Gas prices react more sensitively
The annual low for THE-Gas annual product 2025 was around EUR 30/MWh. This means that the gas market has also clearly moved away from the high level of EUR 120/MWh seen in late summer 2022, but cannot match the low prices seen before the start of the war in Ukraine, when the annual product was around EUR 20/MWh. The gas market is more susceptible to short-term influences due to the significant changes in gas supply structures, in particular the loss of pipeline gas from Russia and the replacement of these volumes with LNG. In particular, the latest reports on the possible termination of gas supplies to Austria from Russia, combined with the impending ban on Russian LNG, have supported prices in recent weeks. However, even with the shortfalls and restrictions in gas supplies from Norway at the beginning of June, the bulls were unable to maintain the upper hand on the gas market. Due to the seasonally low demand, high storage levels and a currently highly diversified gas supply, the market is proving robust in the face of new extreme price peaks. Overall, the bullish trend since the end of February appears to have come to an end. The outlook is neutral.

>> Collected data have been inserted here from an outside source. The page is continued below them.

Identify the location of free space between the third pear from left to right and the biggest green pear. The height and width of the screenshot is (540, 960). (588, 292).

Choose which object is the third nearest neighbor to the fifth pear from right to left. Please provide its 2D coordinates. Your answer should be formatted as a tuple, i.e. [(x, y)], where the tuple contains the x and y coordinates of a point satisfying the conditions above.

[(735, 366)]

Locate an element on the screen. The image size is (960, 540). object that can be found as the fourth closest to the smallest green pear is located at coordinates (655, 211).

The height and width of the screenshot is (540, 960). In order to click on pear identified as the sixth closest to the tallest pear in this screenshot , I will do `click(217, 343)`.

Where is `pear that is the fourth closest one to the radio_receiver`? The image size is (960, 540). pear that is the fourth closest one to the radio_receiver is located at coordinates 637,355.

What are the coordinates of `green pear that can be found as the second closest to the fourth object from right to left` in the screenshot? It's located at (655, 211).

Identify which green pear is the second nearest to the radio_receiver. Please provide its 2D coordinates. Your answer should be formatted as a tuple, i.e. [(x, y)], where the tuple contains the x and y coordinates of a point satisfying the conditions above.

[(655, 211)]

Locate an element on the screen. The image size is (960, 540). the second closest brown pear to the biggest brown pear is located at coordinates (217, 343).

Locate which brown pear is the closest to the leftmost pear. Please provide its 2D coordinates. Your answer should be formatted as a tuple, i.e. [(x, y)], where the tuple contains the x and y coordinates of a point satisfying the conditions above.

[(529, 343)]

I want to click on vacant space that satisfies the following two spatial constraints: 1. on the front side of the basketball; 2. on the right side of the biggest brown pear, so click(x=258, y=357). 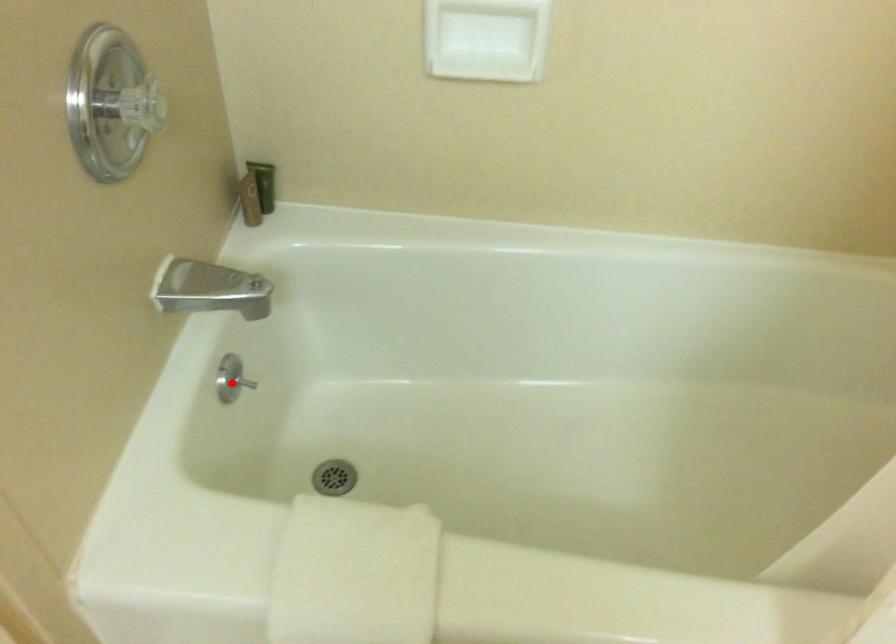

Neutral outlook for emission allowances
Like electricity and gas prices, European Union Allowances (EUAs) corrected downwards at the beginning of June. According to industry reports, the amount of short positions has decreased significantly, indicating the expectation that prices will not fall any further. The EU Commission's decision to remove only 266.8 million certificates from the market and transfer them to the market stability reserve may have weighed heavily. The market had expected a larger quantity and turned negative after the decision. There is room for a correction, as the low for the year was EUR 51.13 per tonne, 30 percent below the current level of EUR 72 per tonne. The high for the year was 78.02 EUR/t in May. The outlook is neutral to slightly bearish.
Coal correlates with other commodities
The price of the coal product API2 2025 correlated with electricity, gas and EUA prices and also rose initially. While the product was still trading below EUR 90/t at the end of February, by the beginning of June it had already risen to EUR 130/t, a whopping increase of 44%. There are doubts that the strength is coming from the coal market itself and this rally is also difficult to explain from a fundamental perspective. Sufficient stockpiles and a decline in European coal-fired power generation tend to point to moderate prices. There have recently been interruptions in coal production in South Africa and speculation that Poland could significantly increase its coal-fired power generation in order to export electricity to Ukraine. Nevertheless, the reason for the price increase is more likely to be that the price of coal has followed the other commodities.